Copy every entry exactly, but skip the pictures.

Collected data
%%
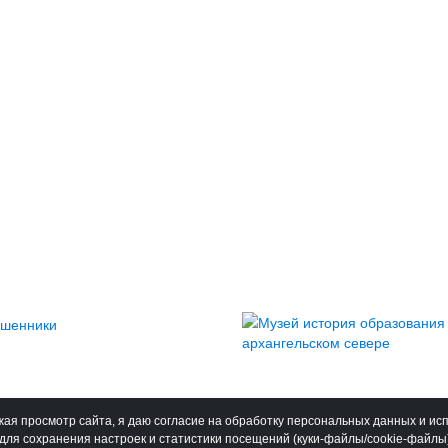
ая просмотр сайта, я даю согласие на обработку персональных данных и ис
для сохранения настроек и статистики посещений (куки-файлы/cookie-файлы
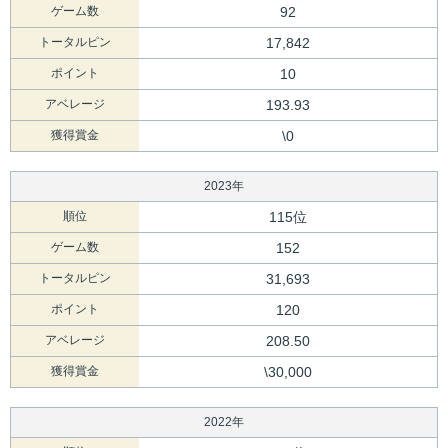
ゲーム数
92
トータルピン
17,842
ポイント
10
アベレージ
193.93
獲得賞金
\0
2023年
順位
115位
ゲーム数
152
トータルピン
31,693
ポイント
120
アベレージ
208.50
獲得賞金
\30,000
2022年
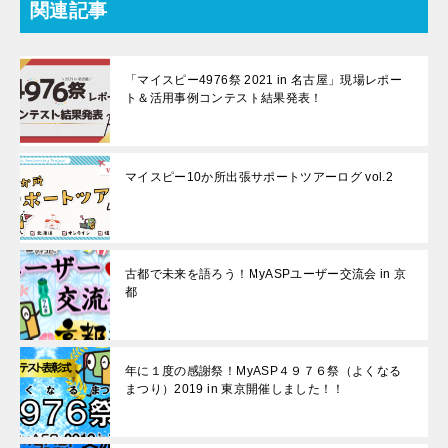
関連記事
「マイスピー4976祭 2021 in 名古屋」現場レポー
ト＆活用事例コンテスト結果発表！
マイスピー10か所出張サポートツアーログ vol.2
古都で未来を語ろう！MyASPユーザー交流会 in 京
都
年に１度の感謝祭！MyASP４９７６祭（よくなる
まつり）2019 in 東京開催しました！！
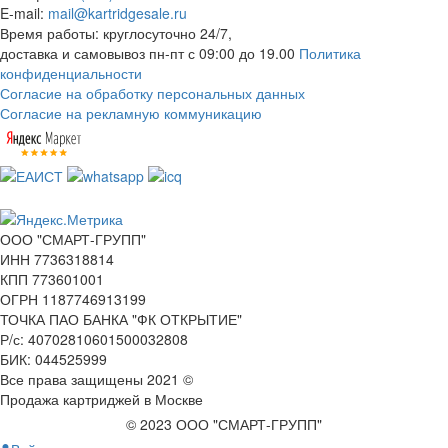
E-mail:
mail@kartridgesale.ru
Время работы: круглосуточно 24/7,
доставка и самовывоз пн-пт с 09:00 до 19.00
Политика
конфиденциальности
Согласие на обработку персональных данных
Согласие на рекламную коммуникацию
ООО "СМАРТ-ГРУПП"
ИНН 7736318814
КПП 773601001
ОГРН 1187746913199
ТОЧКА ПАО БАНКА "ФК ОТКРЫТИЕ"
Р/с: 40702810601500032808
БИК: 044525999
Все права защищены 2021 ©
Продажа картриджей в Москве
© 2023 ООО "СМАРТ-ГРУПП"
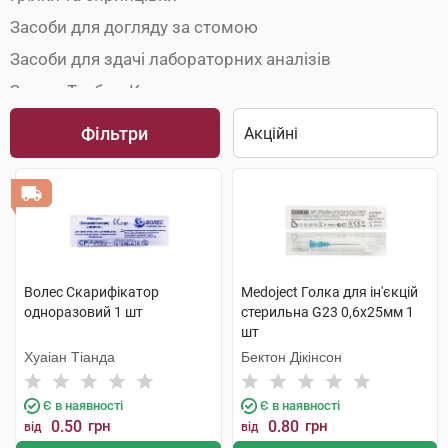
Засоби для догляду за стомою
Засоби для здачі лабораторних аналізів
Зонди, Трубки, Катетери
Інструменти для анестезії
Фільтри
Кільця маткові
Медичні інструменти
Одноразовий медичний одяг
Пристрої для дренування порожнин
Рентгенівська плівка
Волес Скарифікатор
Medoject Голка для ін'єкцій
одноразовий 1 шт
стерильна G23 0,6х25мм 1
Товари для урології
шт
Трубки газовідвідні
Хуаіан Тіанда
Бектон Дікінсон
Хірургічний шовний матеріал
Є в наявності
Є в наявності
Шприц-ручки
0.50
грн
0.80
грн
від
від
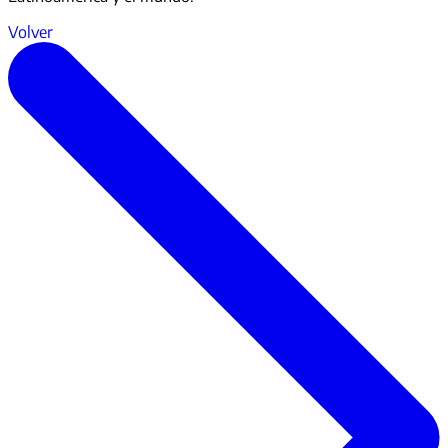
Volver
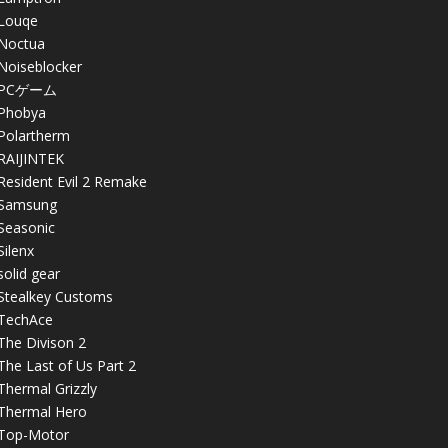
Louqe
Noctua
Noiseblocker
PCゲーム
Phobya
Polartherm
RAIJINTEK
Resident Evil 2 Remake
Samsung
Seasonic
Silenx
solid gear
Stealkey Customs
TechAce
The Divison 2
The Last of Us Part 2
Thermal Grizzly
Thermal Hero
Top-Motor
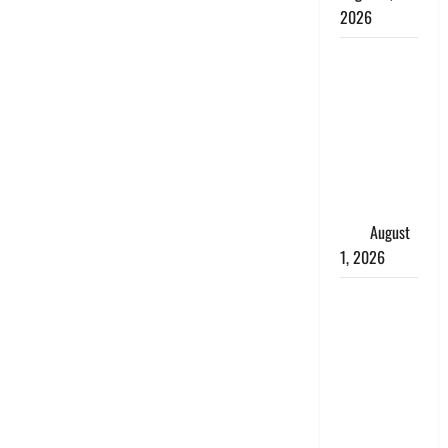
2026
Andhra
Pradesh:
मौत के बाद
जिंदा हुई
महिला, अंतिम
संस्कार से
पहले लौटी
सांस
August
1, 2026
Nainital:
छेड़छाड़ करने
वालों को
सिखाया
सबक,
मनचलों का
मुंह किया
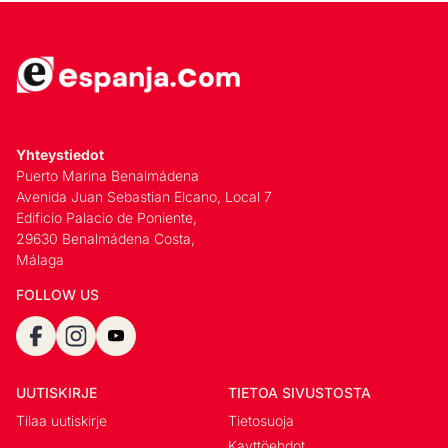
Yhteystiedot
Puerto Marina Benalmádena
Avenida Juan Sebastian Elcano, Local 7
Edificio Palacio de Poniente,
29630 Benalmádena Costa,
Málaga
FOLLOW US
UUTISKIRJE
TIETOA SIVUSTOSTA
Tilaa uutiskirje
Tietosuoja
Kayttöehdot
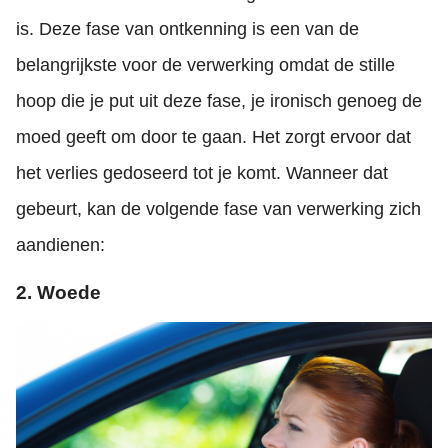
is. Deze fase van ontkenning is een van de
belangrijkste voor de verwerking omdat de stille
hoop die je put uit deze fase, je ironisch genoeg de
moed geeft om door te gaan. Het zorgt ervoor dat
het verlies gedoseerd tot je komt. Wanneer dat
gebeurt, kan de volgende fase van verwerking zich
aandienen:
2. Woede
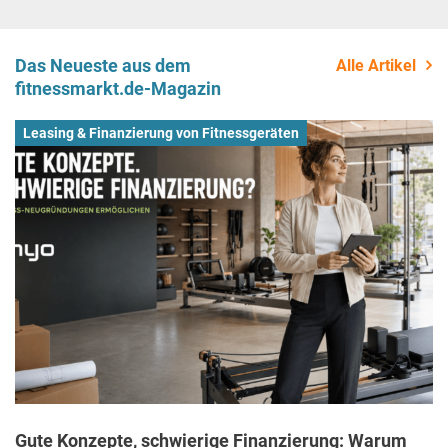
Das Neueste aus dem
Alle Artikel
fitnessmarkt.de-Magazin
Leasing & Finanzierung von Fitnessgeräten
Gute Konzepte, schwierige Finanzierung: Warum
%%
> TASK ANSWER
ая просмотр сайта, я даю согласие на обработку персональных данных и ис
для сохранения настроек и статистики посещений (куки-файлы/cookie-файлы
ゲーム数
92
トータルピン
17,842
ポイント
10
アベレージ
193.93
獲得賞金
\0
2023年
順位
115位
ゲーム数
152
トータルピン
31,693
ポイント
120
アベレージ
208.50
獲得賞金
\30,000
2022年
関連記事
「マイスピー4976祭 2021 in 名古屋」現場レポー
ト＆活用事例コンテスト結果発表！
マイスピー10か所出張サポートツアーログ vol.2
古都で未来を語ろう！MyASPユーザー交流会 in 京
都
年に１度の感謝祭！MyASP４９７６祭（よくなる
まつり）2019 in 東京開催しました！！
E-mail:
mail@kartridgesale.ru
Время работы: круглосуточно 24/7,
доставка и самовывоз пн-пт с 09:00 до 19.00
Политика
конфиденциальности
Согласие на обработку персональных данных
Согласие на рекламную коммуникацию
ООО "СМАРТ-ГРУПП"
ИНН 7736318814
КПП 773601001
ОГРН 1187746913199
ТОЧКА ПАО БАНКА "ФК ОТКРЫТИЕ"
Р/с: 40702810601500032808
БИК: 044525999
Все права защищены 2021 ©
Продажа картриджей в Москве
© 2023 ООО "СМАРТ-ГРУПП"
Засоби для догляду за стомою
Засоби для здачі лабораторних аналізів
Зонди, Трубки, Катетери
Інструменти для анестезії
Фільтри
Кільця маткові
Медичні інструменти
Одноразовий медичний одяг
Пристрої для дренування порожнин
Рентгенівська плівка
Волес Скарифікатор
Medoject Голка для ін'єкцій
одноразовий 1 шт
стерильна G23 0,6х25мм 1
Товари для урології
шт
Трубки газовідвідні
Хуаіан Тіанда
Бектон Дікінсон
Хірургічний шовний матеріал
Є в наявності
Є в наявності
Шприц-ручки
0.50
грн
0.80
грн
від
від
Volver
Louqe
Noctua
Noiseblocker
PCゲーム
Phobya
Polartherm
RAIJINTEK
Resident Evil 2 Remake
Samsung
Seasonic
Silenx
solid gear
Stealkey Customs
TechAce
The Divison 2
The Last of Us Part 2
Thermal Grizzly
Thermal Hero
Top-Motor
2026
Andhra
Pradesh:
मौत के बाद
जिंदा हुई
महिला, अंतिम
संस्कार से
पहले लौटी
सांस
August
1, 2026
Nainital:
छेड़छाड़ करने
वालों को
सिखाया
सबक,
मनचलों का
मुंह किया
Yhteystiedot
Puerto Marina Benalmádena
Avenida Juan Sebastian Elcano, Local 7
Edificio Palacio de Poniente,
29630 Benalmádena Costa,
Málaga
FOLLOW US
UUTISKIRJE
TIETOA SIVUSTOSTA
Tilaa uutiskirje
Tietosuoja
Kayttöehdot
is. Deze fase van ontkenning is een van de
belangrijkste voor de verwerking omdat de stille
hoop die je put uit deze fase, je ironisch genoeg de
moed geeft om door te gaan. Het zorgt ervoor dat
het verlies gedoseerd tot je komt. Wanneer dat
gebeurt, kan de volgende fase van verwerking zich
aandienen:
2. Woede
Das Neueste aus dem
Alle Artikel
fitnessmarkt.de-Magazin
Leasing & Finanzierung von Fitnessgeräten
Gute Konzepte, schwierige Finanzierung: Warum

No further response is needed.